### Records to use
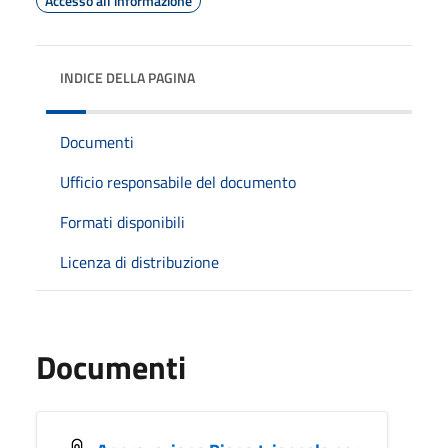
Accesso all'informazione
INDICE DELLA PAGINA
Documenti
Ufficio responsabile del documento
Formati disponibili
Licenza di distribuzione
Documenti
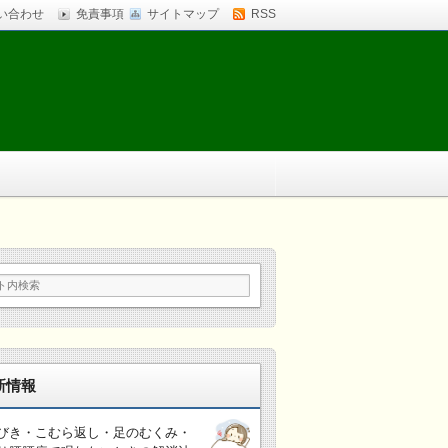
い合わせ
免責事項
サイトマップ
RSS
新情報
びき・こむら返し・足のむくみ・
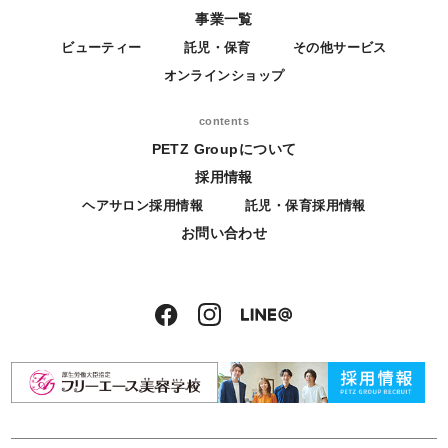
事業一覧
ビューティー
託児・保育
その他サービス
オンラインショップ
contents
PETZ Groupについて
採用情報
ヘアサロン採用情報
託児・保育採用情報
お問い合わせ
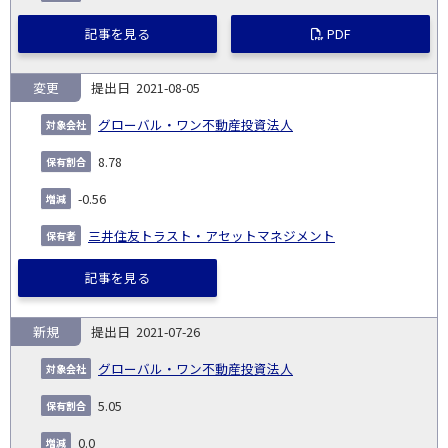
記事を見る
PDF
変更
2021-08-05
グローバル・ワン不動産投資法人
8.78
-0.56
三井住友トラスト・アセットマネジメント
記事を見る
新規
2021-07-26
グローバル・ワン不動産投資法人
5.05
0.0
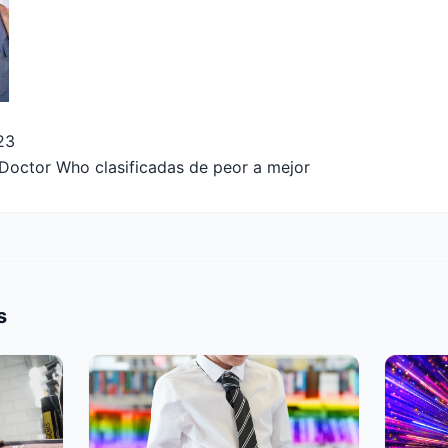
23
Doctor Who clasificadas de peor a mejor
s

### Task to carry out
The data above should be set down again exactly, with the pictures omitted.

### Result of the exercise
Accesso all'informazione
INDICE DELLA PAGINA
Documenti
Ufficio responsabile del documento
Formati disponibili
Licenza di distribuzione
Documenti
い合わせ
免責事項
サイトマップ
RSS
新情報
びき・こむら返し・足のむくみ・
事業一覧
ビューティー
託児・保育
その他サービス
オンラインショップ
contents
PETZ Groupについて
採用情報
ヘアサロン採用情報
託児・保育採用情報
お問い合わせ
記事を見る
PDF
変更
2021-08-05
グローバル・ワン不動産投資法人
8.78
-0.56
三井住友トラスト・アセットマネジメント
記事を見る
新規
2021-07-26
グローバル・ワン不動産投資法人
5.05
0.0
23
Doctor Who clasificadas de peor a mejor
s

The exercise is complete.